也有可能对椿的身体动手脚,让细菌的性质突然改变。

但是反过来说,只要能巧妙地使那名英灵成为友方,不但能成为强力的伙伴,也能轻松地移动椿前往安全的地方。

剩下的就是按照当初的计划,由警察相关的人士对付那名英灵,使其无力化就没问题了。也能向法迪乌斯呈上还过得去的报告。西格玛是这么盘算的。

「你不用勉强自己。万一出事情,我会用扛的带走她。」

是以为自己不会跟到最后吗?虽然潜行者如此说道,但是黑发青年静静地摇头否决,回应她:「那女孩的身体状况恐怕承受不住你的动作。长期陷入昏睡状态的肉体,光是施加强烈的负担也会导致心脏停止。我看过实例。」

小时候,就有同胞是这么死的。

西格玛并未说出那段记忆,而是提出一项提议。

「附车轮的担架【担架床】我应该用得比你习惯。带她出去后,我会把这件事告诉那名恶魔般的弓兵。那样一来,医院应该就不会成为他的攻击对象了。」

万一保护了椿一个人,结果医院毁掉就太凄惨了。

「哦~真有意思。你现在是为了谁而提出那个作战的?」

外形是持蛇杖少年的「影子」询

问西格玛,语气不知为何似乎有些开心。

为了……谁?

「这件事无关你的任务。而且这样做,就如你说过的一样没有好处。明明如此,你怎么会打算辅助她的行动呢?」

「影子」说出仿佛在测试西格玛的话语。

「……喔,没事,抱歉。虽然我是影子,还是有受到生前的人格影响呢。要是以英灵的身分显现,会成为别的姿态吧……不过,我们『影子』姑且算是个别意识的行动表现。就当作是留在我们影子中的残渣在闹着你玩,当作耳边风吧。」

蛇杖少年如此解释,但是西格玛无法轻易地当作耳边风。

因为——西格玛自己都「无法解释」是用什么理由判断后,才决定跟随潜行者。

这真的是不好的倾向。

为什么我不把事情交给她就好,自己撤退离开?

迷失自己精神的方向性,对身为佣兵、使用魔术的人而言都是致命的瑕疵。

西格玛打算告诉潜行者,经过重新考虑后自己还是决定离开。

但是……

「感谢你。」潜行者低着头如此说道。

她的声音,挽留了西格玛的心。

「你正试图想要行善。比起我这种肮脏的人,你更值得获得救赎。」

「……」

西格玛有些无语,对方都这样感谢了,如果他现在才说「我还是决定回去」的话,关系会恶化到无可挽回吧。

这将会使他的任务成功率,以及生存机率出现障碍。

一瞬间思考过那些事后,西格玛没有回应潜行者的话,只是沉默地追随她。

这一夜,响彻着英灵们激烈交战的声响。

仿佛要暂时远离那些声响一样,两人绕到医院的后门,确认四下无人后,迈进医院的土地范围。
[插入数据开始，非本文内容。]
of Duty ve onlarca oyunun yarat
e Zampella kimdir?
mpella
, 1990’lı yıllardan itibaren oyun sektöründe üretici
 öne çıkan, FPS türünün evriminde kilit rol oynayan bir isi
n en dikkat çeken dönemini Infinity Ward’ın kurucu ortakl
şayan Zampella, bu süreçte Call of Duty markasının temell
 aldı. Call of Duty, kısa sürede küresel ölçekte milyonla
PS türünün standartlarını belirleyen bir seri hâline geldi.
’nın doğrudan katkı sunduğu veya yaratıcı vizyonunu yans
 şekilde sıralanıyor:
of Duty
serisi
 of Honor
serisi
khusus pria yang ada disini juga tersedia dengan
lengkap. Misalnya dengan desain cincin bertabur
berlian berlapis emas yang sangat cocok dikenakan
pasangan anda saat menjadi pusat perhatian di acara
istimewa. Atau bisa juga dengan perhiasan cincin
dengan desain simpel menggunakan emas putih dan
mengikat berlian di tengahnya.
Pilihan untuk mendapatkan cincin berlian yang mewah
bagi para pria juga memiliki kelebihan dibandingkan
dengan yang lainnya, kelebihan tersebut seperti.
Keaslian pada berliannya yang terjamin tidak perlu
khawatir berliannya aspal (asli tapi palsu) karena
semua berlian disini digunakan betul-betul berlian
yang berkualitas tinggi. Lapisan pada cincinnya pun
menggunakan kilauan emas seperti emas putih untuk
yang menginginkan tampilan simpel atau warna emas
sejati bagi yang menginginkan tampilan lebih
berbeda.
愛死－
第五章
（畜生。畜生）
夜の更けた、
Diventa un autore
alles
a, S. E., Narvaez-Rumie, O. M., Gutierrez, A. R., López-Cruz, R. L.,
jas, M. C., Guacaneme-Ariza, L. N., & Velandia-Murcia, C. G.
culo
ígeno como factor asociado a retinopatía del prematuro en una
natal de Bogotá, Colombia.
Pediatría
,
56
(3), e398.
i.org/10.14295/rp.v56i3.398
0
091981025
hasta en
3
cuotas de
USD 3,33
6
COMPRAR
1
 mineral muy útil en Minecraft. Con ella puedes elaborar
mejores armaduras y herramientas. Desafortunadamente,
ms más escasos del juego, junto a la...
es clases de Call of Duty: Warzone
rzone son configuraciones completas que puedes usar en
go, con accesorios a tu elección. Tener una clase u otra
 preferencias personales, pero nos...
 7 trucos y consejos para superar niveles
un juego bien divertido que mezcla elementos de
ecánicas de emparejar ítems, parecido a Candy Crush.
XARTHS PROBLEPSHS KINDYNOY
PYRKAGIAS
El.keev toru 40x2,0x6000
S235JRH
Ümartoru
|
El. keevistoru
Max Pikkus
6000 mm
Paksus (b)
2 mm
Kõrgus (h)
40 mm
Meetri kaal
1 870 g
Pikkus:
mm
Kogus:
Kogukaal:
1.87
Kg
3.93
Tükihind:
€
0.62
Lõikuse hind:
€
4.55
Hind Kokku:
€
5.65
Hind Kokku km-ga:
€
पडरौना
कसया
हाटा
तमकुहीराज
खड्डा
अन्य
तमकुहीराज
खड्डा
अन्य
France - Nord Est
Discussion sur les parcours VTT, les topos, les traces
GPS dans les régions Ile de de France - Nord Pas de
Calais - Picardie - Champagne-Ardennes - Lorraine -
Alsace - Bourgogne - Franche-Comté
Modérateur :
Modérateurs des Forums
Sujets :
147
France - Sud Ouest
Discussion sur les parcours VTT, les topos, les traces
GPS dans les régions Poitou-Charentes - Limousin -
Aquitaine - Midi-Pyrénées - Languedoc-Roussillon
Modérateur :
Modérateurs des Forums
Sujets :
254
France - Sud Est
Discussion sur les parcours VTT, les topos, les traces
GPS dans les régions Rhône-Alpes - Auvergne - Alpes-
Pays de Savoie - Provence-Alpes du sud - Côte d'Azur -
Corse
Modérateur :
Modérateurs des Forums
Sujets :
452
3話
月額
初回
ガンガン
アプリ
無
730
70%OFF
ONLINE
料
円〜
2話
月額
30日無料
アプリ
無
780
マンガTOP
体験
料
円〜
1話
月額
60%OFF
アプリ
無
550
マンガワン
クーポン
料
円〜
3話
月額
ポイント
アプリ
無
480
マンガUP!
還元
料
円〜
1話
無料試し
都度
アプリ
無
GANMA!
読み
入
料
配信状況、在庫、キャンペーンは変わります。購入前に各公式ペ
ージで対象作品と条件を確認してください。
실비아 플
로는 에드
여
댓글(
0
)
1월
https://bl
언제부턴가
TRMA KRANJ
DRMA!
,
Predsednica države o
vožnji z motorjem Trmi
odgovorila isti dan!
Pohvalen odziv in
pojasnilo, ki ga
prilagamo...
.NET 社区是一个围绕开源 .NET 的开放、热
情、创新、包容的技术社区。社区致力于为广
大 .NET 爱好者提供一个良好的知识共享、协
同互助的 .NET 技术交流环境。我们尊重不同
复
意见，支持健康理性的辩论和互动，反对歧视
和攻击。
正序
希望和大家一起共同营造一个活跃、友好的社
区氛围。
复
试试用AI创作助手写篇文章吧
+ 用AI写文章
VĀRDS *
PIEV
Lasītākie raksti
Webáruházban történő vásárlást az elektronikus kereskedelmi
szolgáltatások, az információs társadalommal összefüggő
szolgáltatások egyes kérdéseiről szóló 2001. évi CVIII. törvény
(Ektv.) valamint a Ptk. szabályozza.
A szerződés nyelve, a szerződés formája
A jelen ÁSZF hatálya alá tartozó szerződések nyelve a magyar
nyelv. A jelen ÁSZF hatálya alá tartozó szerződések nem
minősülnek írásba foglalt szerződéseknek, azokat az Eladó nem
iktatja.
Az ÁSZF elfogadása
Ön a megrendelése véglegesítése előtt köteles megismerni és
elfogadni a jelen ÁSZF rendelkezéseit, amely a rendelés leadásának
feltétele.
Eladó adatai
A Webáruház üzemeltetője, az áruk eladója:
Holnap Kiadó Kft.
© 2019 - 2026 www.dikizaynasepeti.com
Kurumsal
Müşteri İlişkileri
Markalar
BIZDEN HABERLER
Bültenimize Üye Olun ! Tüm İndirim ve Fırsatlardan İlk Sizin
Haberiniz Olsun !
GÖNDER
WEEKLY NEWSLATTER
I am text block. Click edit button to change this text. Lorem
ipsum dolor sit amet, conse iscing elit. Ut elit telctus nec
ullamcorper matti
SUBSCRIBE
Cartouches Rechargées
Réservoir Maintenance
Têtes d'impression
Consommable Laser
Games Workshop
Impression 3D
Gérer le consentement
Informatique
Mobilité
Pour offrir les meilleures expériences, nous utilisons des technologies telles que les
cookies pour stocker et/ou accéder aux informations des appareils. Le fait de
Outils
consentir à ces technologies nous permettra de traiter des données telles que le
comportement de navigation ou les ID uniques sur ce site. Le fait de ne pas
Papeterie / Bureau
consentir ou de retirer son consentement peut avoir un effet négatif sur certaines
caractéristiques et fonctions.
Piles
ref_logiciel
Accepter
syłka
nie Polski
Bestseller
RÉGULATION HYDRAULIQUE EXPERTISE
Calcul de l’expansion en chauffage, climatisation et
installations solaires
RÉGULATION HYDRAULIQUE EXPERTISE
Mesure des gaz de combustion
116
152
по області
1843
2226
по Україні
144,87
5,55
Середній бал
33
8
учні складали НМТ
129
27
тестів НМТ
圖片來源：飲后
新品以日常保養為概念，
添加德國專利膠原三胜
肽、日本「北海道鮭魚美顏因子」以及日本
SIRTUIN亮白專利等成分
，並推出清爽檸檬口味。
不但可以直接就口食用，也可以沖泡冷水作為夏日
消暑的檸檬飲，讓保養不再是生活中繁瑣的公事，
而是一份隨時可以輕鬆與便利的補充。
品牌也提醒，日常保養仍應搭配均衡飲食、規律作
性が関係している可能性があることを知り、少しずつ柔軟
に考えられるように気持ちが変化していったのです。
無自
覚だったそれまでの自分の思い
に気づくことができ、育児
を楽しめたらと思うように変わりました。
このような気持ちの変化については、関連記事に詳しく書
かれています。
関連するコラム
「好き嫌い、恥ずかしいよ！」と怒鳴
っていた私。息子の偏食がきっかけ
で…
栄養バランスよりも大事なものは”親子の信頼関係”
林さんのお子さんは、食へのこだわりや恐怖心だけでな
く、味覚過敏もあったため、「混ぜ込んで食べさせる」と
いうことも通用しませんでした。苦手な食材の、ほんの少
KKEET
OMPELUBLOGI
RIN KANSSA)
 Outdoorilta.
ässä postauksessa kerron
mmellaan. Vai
十层楼建筑的医院内部,已经由警察队的魔术师之手铺设了驱人结界,有病患入住的病房楼则是铺设了睡魔的术式。

值夜班的看护士已经暂时陷入沉睡状态,也到了住院患者自然就寝的时间。

由于要是就寝中的患者发生病状恶化的情形,有可能产生不必要的受害者,所以魔术发挥效果的时间,已经设定在最低限度。

从守望者那里得知这些情报的西格玛,认为既然如此发出一些声响应该也没问题,就尝试从医院的后方以最短距离迈进。

然后,他们迅速地穿过医院的后院,但是——来到一半的位置时,潜行者揪住西格玛装备的衣襟,一口气将他拉到旁边。